Using a regression model, we tested the hypothesis that users' assessments of retrieval effectiveness differ from retrieval performance as measured by precision and recall ratios and that increasing the match between the users' vocabulary and that of the system by means of clustering and relevance feedback techniques will improve retrieval effectiveness and help reduce search failures in online catalogs.
8.1 Conclusions
Retrieval performance of the system as measured by precision and recall ratios was such that users judged half the retrieved records as being relevant before relevance feedback searches while the system retrieved less than a quarter of the relevant sources in the database. As users proceeded with relevance feedback searches, they found the retrieved sources less and less helpful although the system retrieved additional relevant sources from the database. In other words, as should be expected, precision ratios dropped sharply after relevance feedback searches while recall ratios almost doubled.
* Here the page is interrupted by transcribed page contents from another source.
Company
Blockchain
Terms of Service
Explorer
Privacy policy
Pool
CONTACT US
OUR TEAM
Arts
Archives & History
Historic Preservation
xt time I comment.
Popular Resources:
In spite of the fact that users selected less than four records as being relevant in more than 75% of the search queries and, in their view, two-thirds of the searches contained less than 25% of the useful sources, they judged two-thirds of the search queries as being effective. In other words, low precision rates do not necessarily mean that users found their search results ineffective. Furthermore, they indicated the relevance feedback mechanism was helpful and that they retrieved additional relevant sources during the relevance feedback searches, although precision ratios were much lower in those cases.
These seemingly conflicting findings obtained from transaction logs, questionnaires and critical incident reports were confirmed by the results of a multiple linear regression analysis. No strong correlation was found between retrieval performance as measured by precision and recall ratios and users' assessments of search effectiveness (i.e., whether they judged their search as being effective or not, or whether they found what they wanted). Furthermore, there was no strong correlation, either, between precision and recall ratios and the user characteristics such as the frequency of online catalog use and knowledge of online searching. These findings also proved the main hypothesis of this dissertation, which was that retrieval performance as measured by precision and recall ratios differs from users' assessments of retrieval effectiveness and that variables that define users characteristics do not explain the variability in performance measures.
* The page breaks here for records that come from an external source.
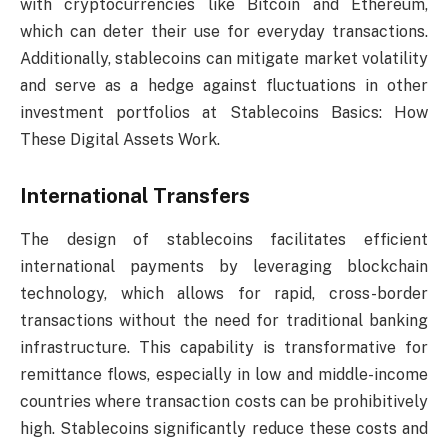
with cryptocurrencies like Bitcoin and Ethereum,
which can deter their use for everyday transactions.
Additionally, stablecoins can mitigate market volatility
and serve as a hedge against fluctuations in other
investment portfolios at Stablecoins Basics: How
These Digital Assets Work.
International Transfers
The design of stablecoins facilitates efficient
international payments by leveraging blockchain
technology, which allows for rapid, cross-border
transactions without the need for traditional banking
infrastructure. This capability is transformative for
remittance flows, especially in low and middle-income
countries where transaction costs can be prohibitively
high. Stablecoins significantly reduce these costs and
The relationship (or lack thereof) between traditional performance measures such as precision and recall and that of user characteristics and users' assessments of retrieval effectiveness shows, once again, that measuring retrieval performance is a complex task. It also shows that it is difficult to explain the retrieval effectiveness in online catalogs on the basis of variables that define user characteristics and traditional performance measures. No meaningful pattern has emerged as to how the user judges the retrieval results for a given query based on retrieval performance and other variables. Although not directly examined in this dissertation, the findings also indicate that it is extremely difficult to study the search behavior of users when searching online catalogs.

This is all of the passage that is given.